La lógica subnormal
La Generalitat aparece como la parte buena del Estado y atribuye a España la parte mala, pero aplica las mismas políticas
España fue hace un siglo un cadáver paralítico, una leprosería hedionda, un Estado en descomposición. Gobernaba bajo la Restauración una jauría de muertos vivientes sin ideas, sin energía, sin nervio, a expensas de una nación enferma cuyos males eran étnicos, raciales: algo parecido a nacer con una tara congénita y fatal.
El párrafo es pura paráfrasis del lenguaje común en quienes peleaban por una reforma radical del Estado de la Restauración. Ortega fue uno de sus líderes mediáticos e ideológicos entre otras cosas porque abusó una y otra vez del estilo desgarrado y apocalíptico al menos desde 1908, pero sobre todo desde la conferencia de marzo de 1914 “Vieja y nueva política”. Entre sus 25 y sus 40 años, pronunció discursos y escribió decenas de editoriales sin firma o con firma, en El Imparcial o en El Sol, donde exigía lo mismo que llevaba exigiendo desde 1908: la aniquilación, el arrasamiento del personal político de la Restauración y, sobre todo, de los dos partidos mayoritarios, conservadores y liberales.
Su ubicación ideológica entonces y hasta 1920 sería la de un socialdemócrata un tanto vaporoso, un socialista liberal y difuso, cada vez más desesperado y, por tanto, cada vez más atraído por la redención a través de un “movimiento social”, de un gran partido “nacionalizador” capaz de expulsar a los viejos políticos y emplear a los nuevos profesionales, muchos de ellos ya oreados en el extranjero, formados en circuitos internacionales, cocinados y precocinados en los fogones de la Europa moderna.
En Catalunya la Generalitat actúa como la parte buena del Estado, pero no carga con la parte mala, que queda para el resto de España
No hay paralelismo alguno con el presente, ninguno. Lo cuento solo porque me paso el día entrando y saliendo de aquel periodo y del nuestro, y a veces se me va la olla con tanta basculación entre pasado y presente, entre el catastrofismo altisonante y mesiánico de Ortega y la euforia oficial de una Cataluña instalada, según Francesc Homs, en un proceso imparable. Y es imparable porque todo proceso de esta naturaleza en democracia lo es (según declaraciones de este domingo). Igual no son demasiado exactas ninguna de las dos cosas, ni el diagnóstico tiranizado por el ansia de refundación nacional de Ortega ni el diagnóstico tiranizado por el ansia de refundación nacional de Homs. Pero, ¿cómo? ¿Es que se trata de lo mismo?

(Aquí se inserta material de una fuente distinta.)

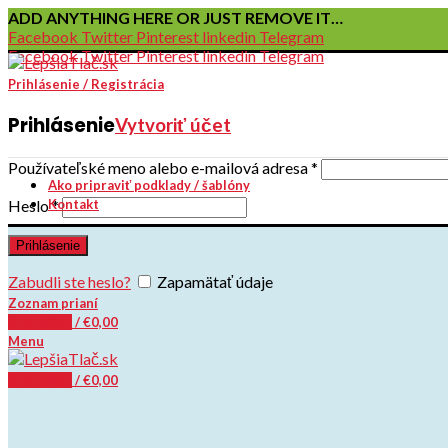
ADD ANYTHING HERE OR JUST REMOVE IT…
Facebook
Twitter
Pinterest
linkedin
Telegram
Facebook
Twitter
Pinterest
linkedin
Telegram
Prihlásenie / Registrácia
Prihlásenie
Vytvoriť účet
Používateľské meno alebo e-mailová adresa
*
Ako pripraviť podklady / šablóny
Kontakt
Heslo
*
Prihlásenie
Zabudli ste heslo?
Zapamätať údaje
Zoznam prianí
0
položiek
/
€
0,00
Menu
0
položiek
/
€
0,00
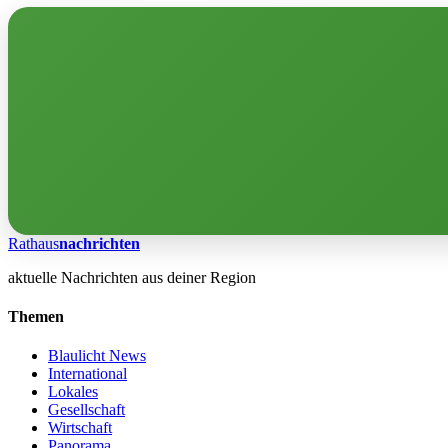
Rathaus
nachrichten
aktuelle Nachrichten aus deiner Region
Themen
Blaulicht News
International
Lokales
Gesellschaft
Wirtschaft
Panorama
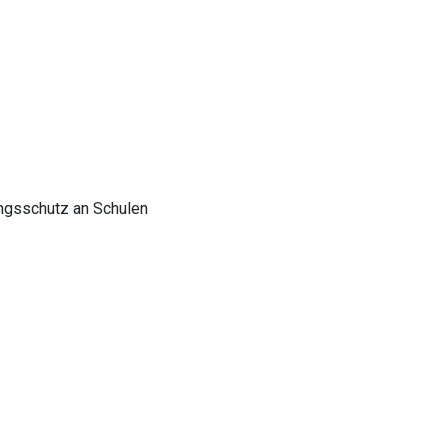
ungsschutz an Schulen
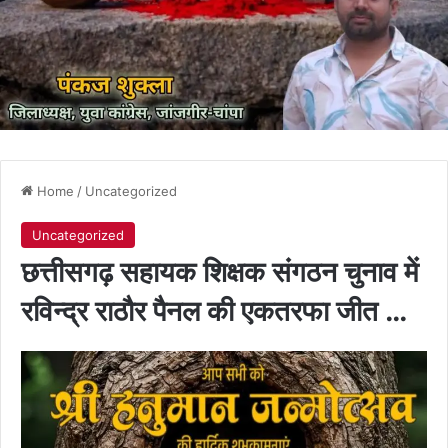
Home
/
Uncategorized
Uncategorized
छत्तीसगढ़ सहायक शिक्षक संगठन चुनाव में
रविन्द्र राठौर पैनल की एकतरफा जीत …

Espero que no, por la salud de Homs, claro. Sin embargo, lo verdaderamente llamativo es que Ortega lideraba con retórica inflamada un segmento pequeñísimo de la oposición social y parlamentaria (una docena de diputados del Partido Reformista y poco más) mientras que Homs es el portavoz ideólogo de la Generalitat y de su oficina ha nacido un documento que deja poco menos que inmaculada la responsabilidad de la Generalitat al imputar al Estado una deslealtad monomaniaca, infernal. Puede que vivamos bajo una lógica subterránea o paralela y no me entere bien con tanto viaje de ida y vuelta, pero no acabo de comprender cómo se las arregla el máximo poder del Estado en Catalunya para denunciarse a sí mismo.
Pero quizá equivoco el enfoque y haya que retomar la vieja lógica subnormal de Vázquez Montalbán para dar con el intríngulis. Y entonces las cuentas sí salen: en Catalunya la Generalitat actúa como la parte buena del Estado, pero no carga con la parte mala, que queda para el resto de España; la parte buena es catalana y es víctima de la crisis y la parte mala es responsable de la crisis y no es catalana; la parte mala ha fabricado incompetentemente parados a destajo, pero la parte buena se limita a hacerse cargo angustiadamente de los parados; la parte cutre de la democracia la pone el Estado y la esperanza colectiva contra el Estado la pone la Generalitat; uno está en Madrid y otro en Barcelona.
Y uno es de derechas y el otro también. Pero eso no tiene nada que ver, eso no afecta a las circunstancias reales del país ni a la voluntad de acometer un determinado plan de actuación en políticas sociales, o en vivienda, o en higienizar las turbias cuentas de este o aquel partido, es decir, cumplir como poder del Estado. La Generalitat es Estado para lo que le conviene y no es Estado para lo que no le conviene. Hoy la Generalitat está gobernada por un partido de derechas sin ninguna responsabilidad política porque entre sus recursos de Estado no encuentra ni una miserable manivela, una brocha usada o siquiera una bendita llave inglesa para este o aquel apaño. Y eso suena a fraude de Estado desde el Estado mismo.
Jordi Gracia es profesor y ensayista.